> [TASK PROMPT]: Omit any pictures, and restate word for word only the lines from the one with "What do you see at coordinates (461, 1444)" through the end of the data below.

+-------+

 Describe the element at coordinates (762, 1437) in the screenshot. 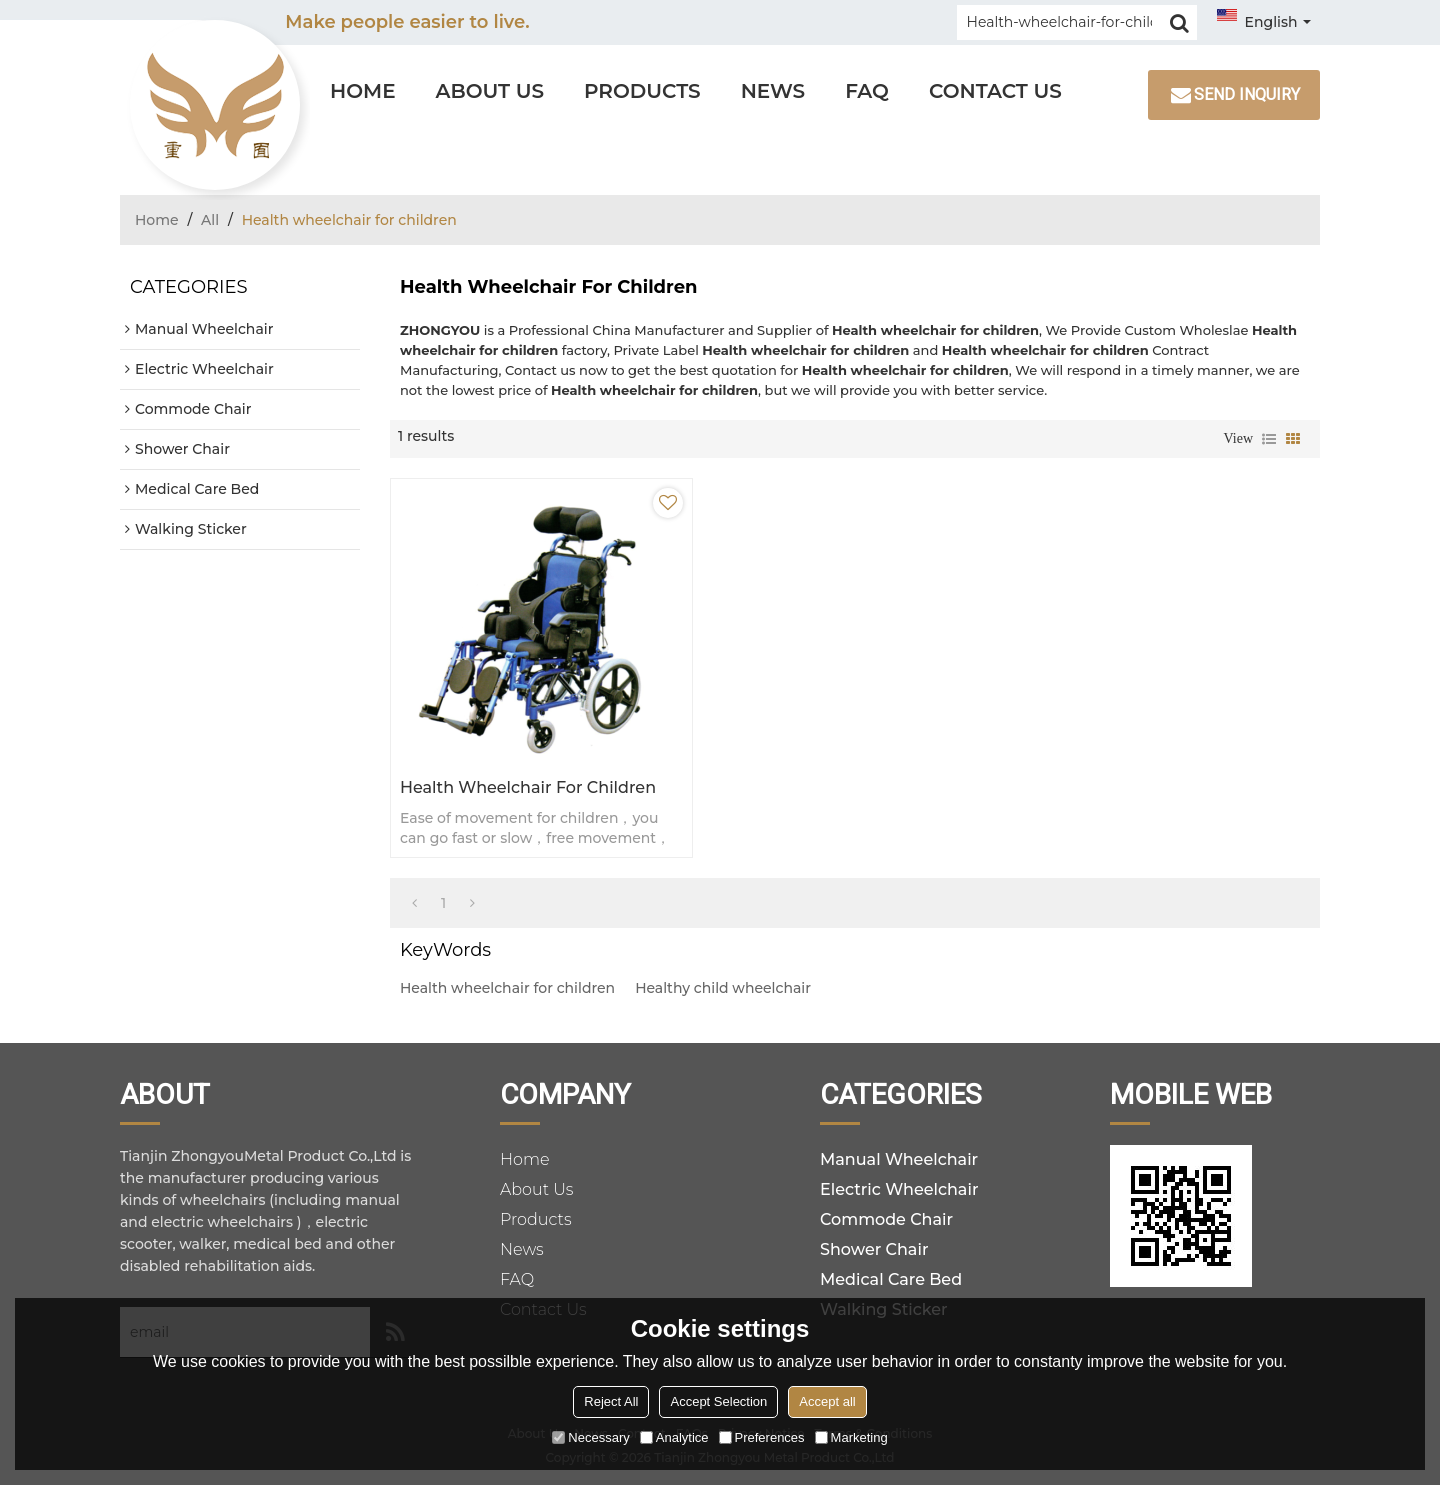

I see `Preferences` at that location.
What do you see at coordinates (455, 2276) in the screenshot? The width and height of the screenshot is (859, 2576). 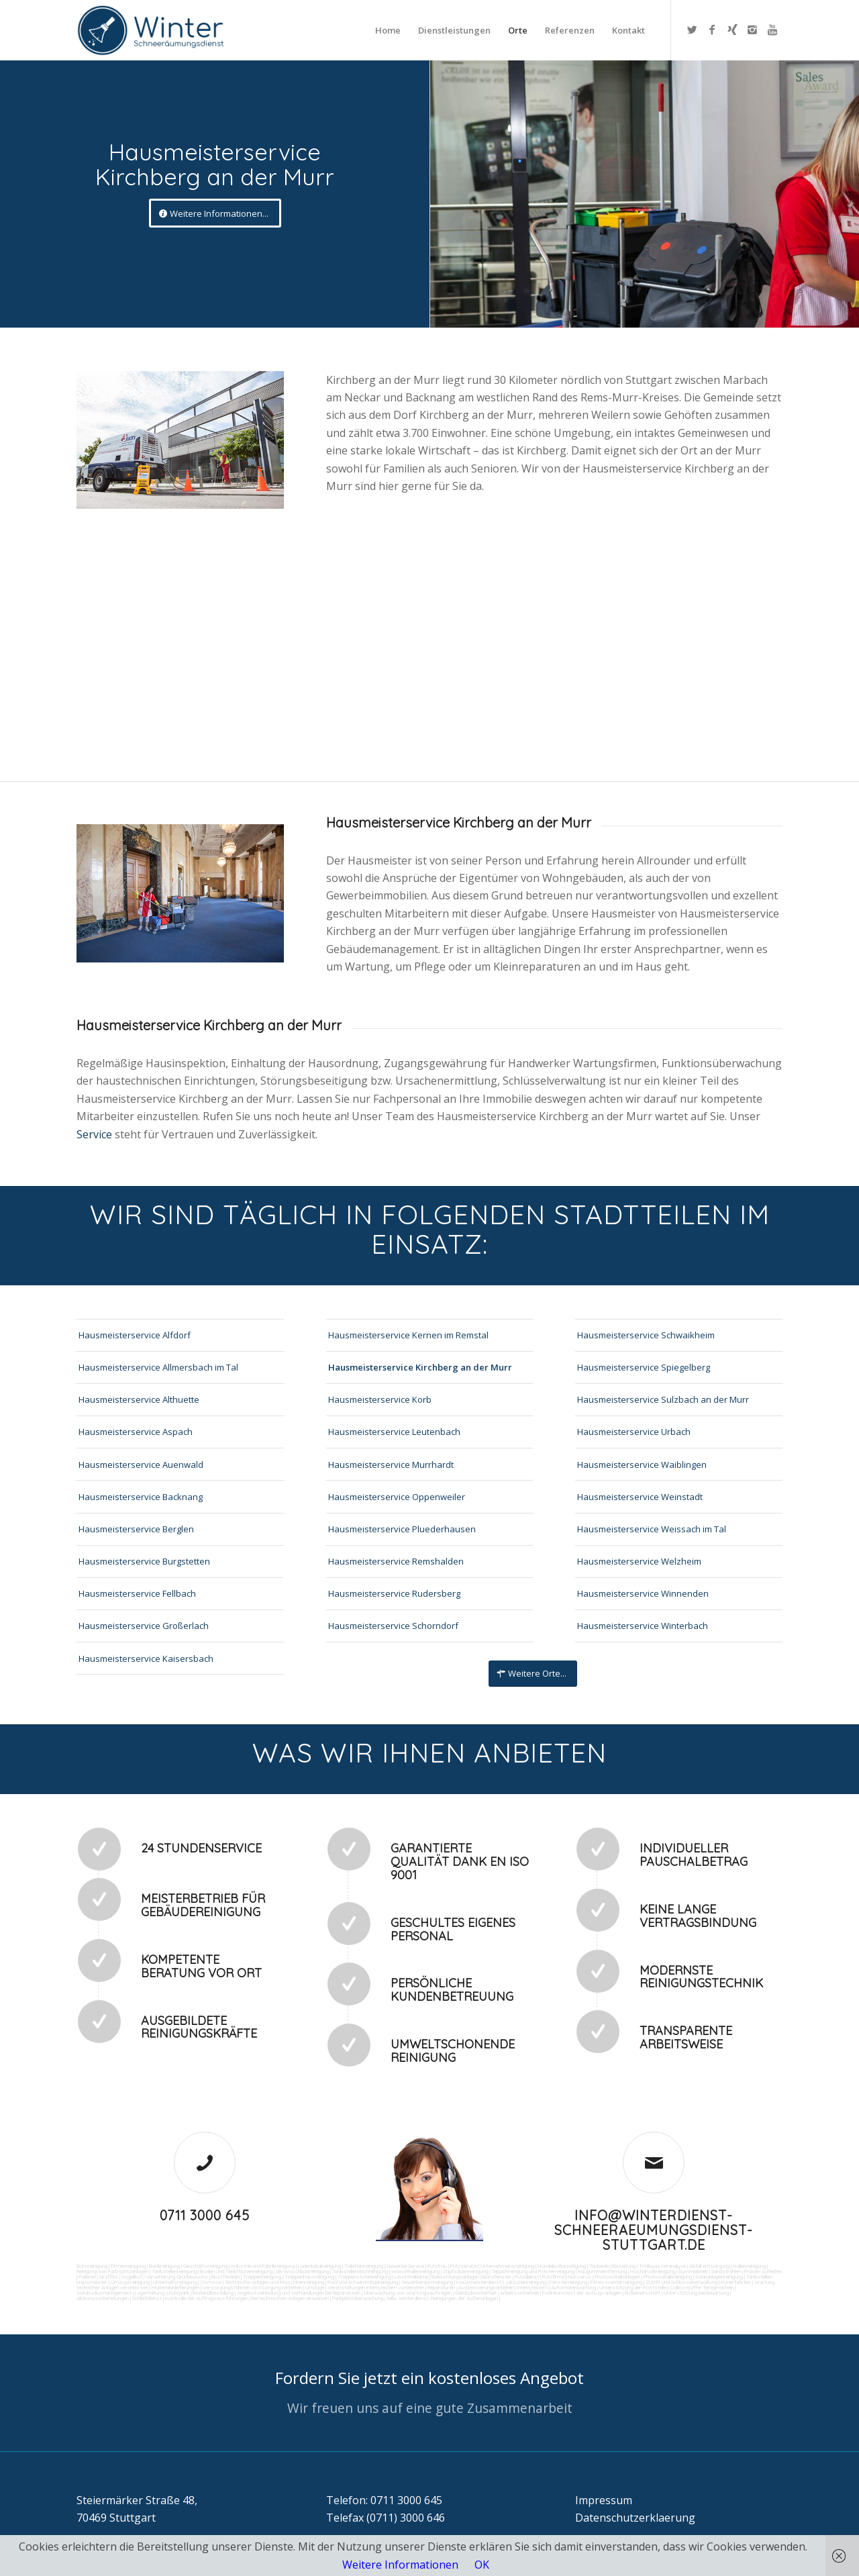 I see `Beleuchtungsanlagen` at bounding box center [455, 2276].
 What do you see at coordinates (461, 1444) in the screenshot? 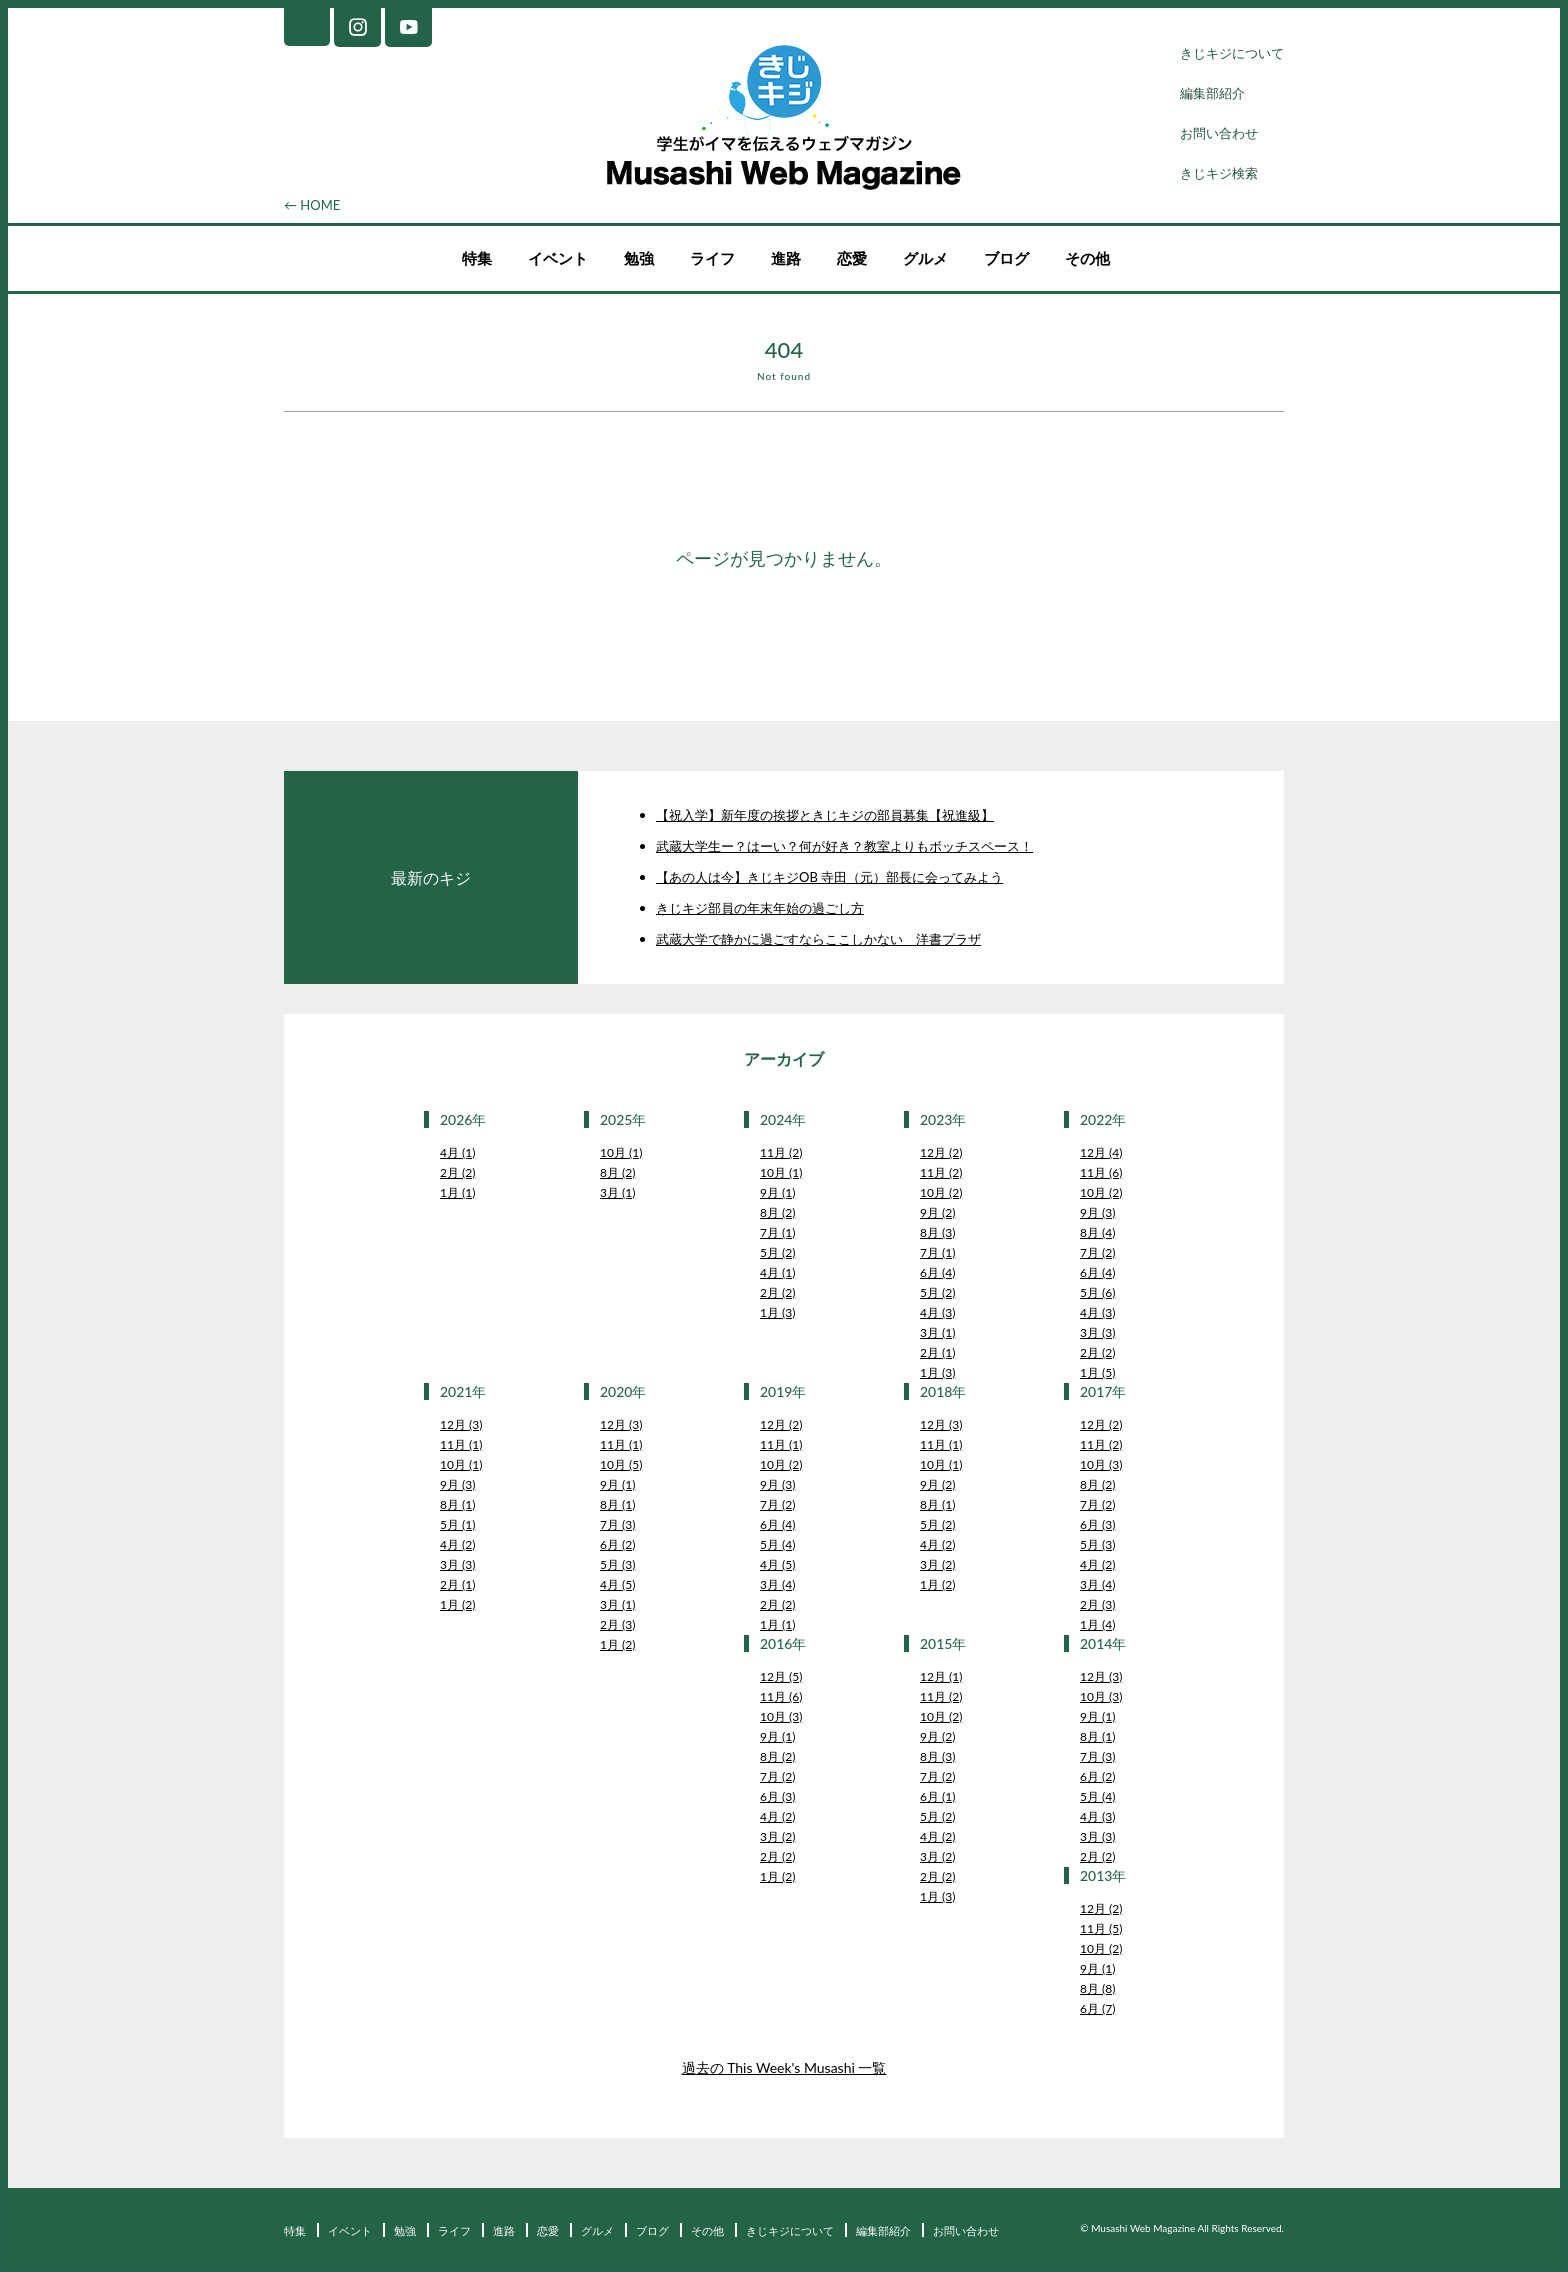
I see `11月 (1)` at bounding box center [461, 1444].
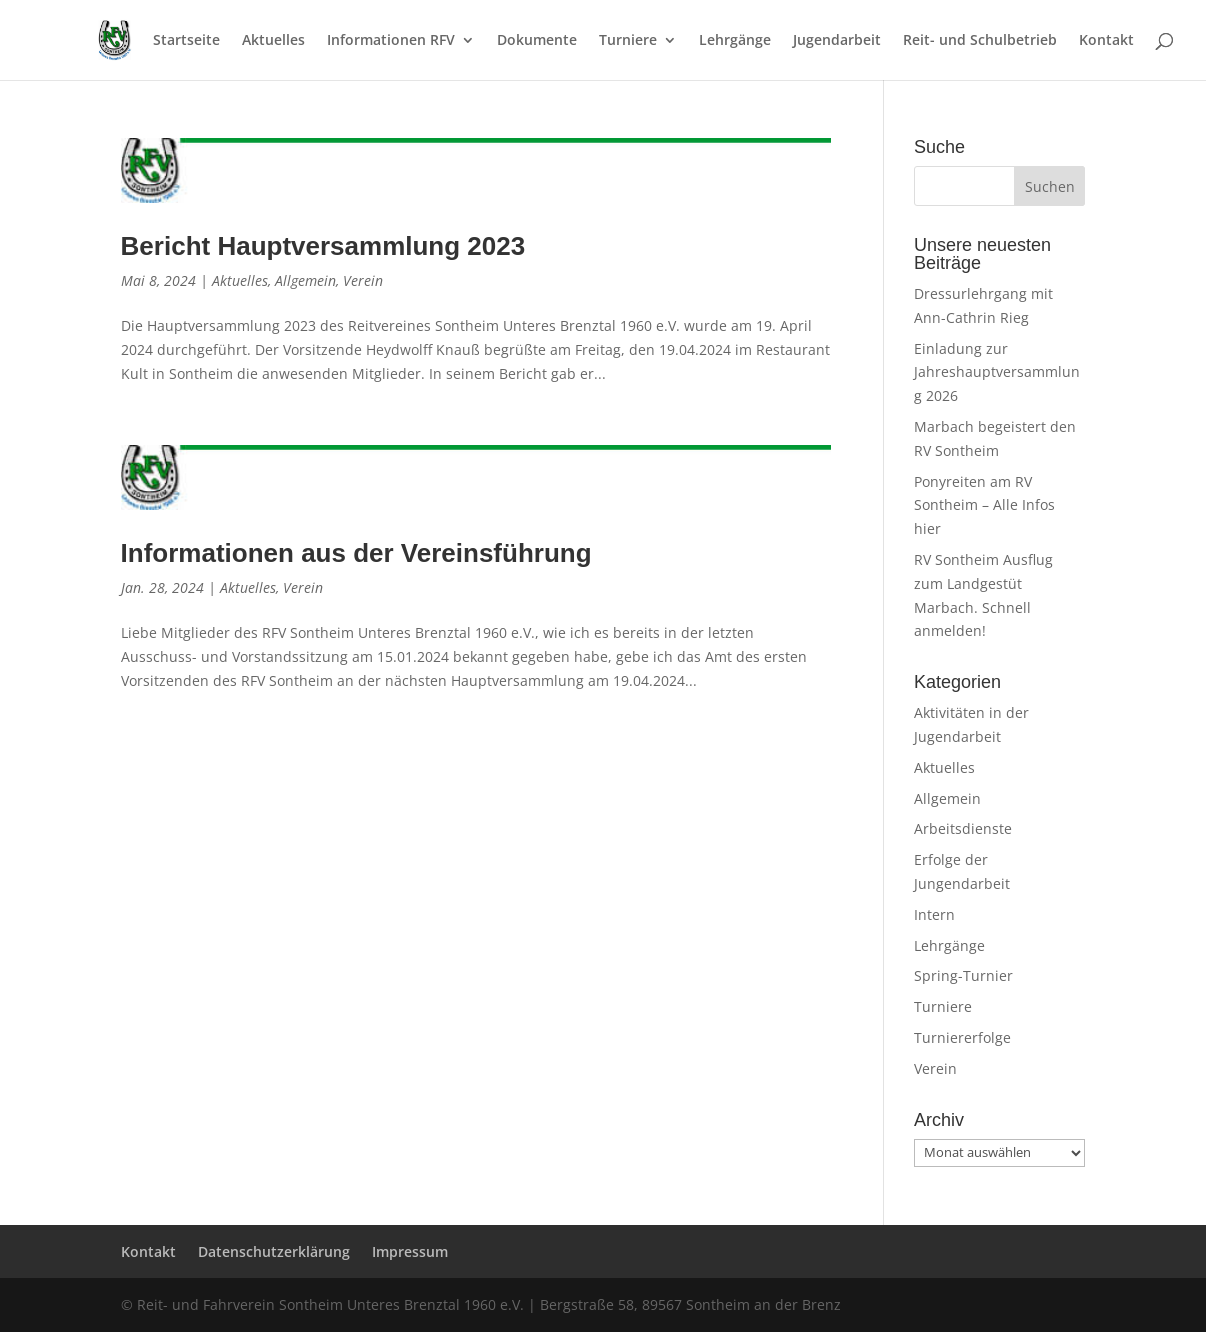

+-------+

> [RESULT]:
 What do you see at coordinates (461, 1444) in the screenshot? 
I see `11月 (1)` at bounding box center [461, 1444].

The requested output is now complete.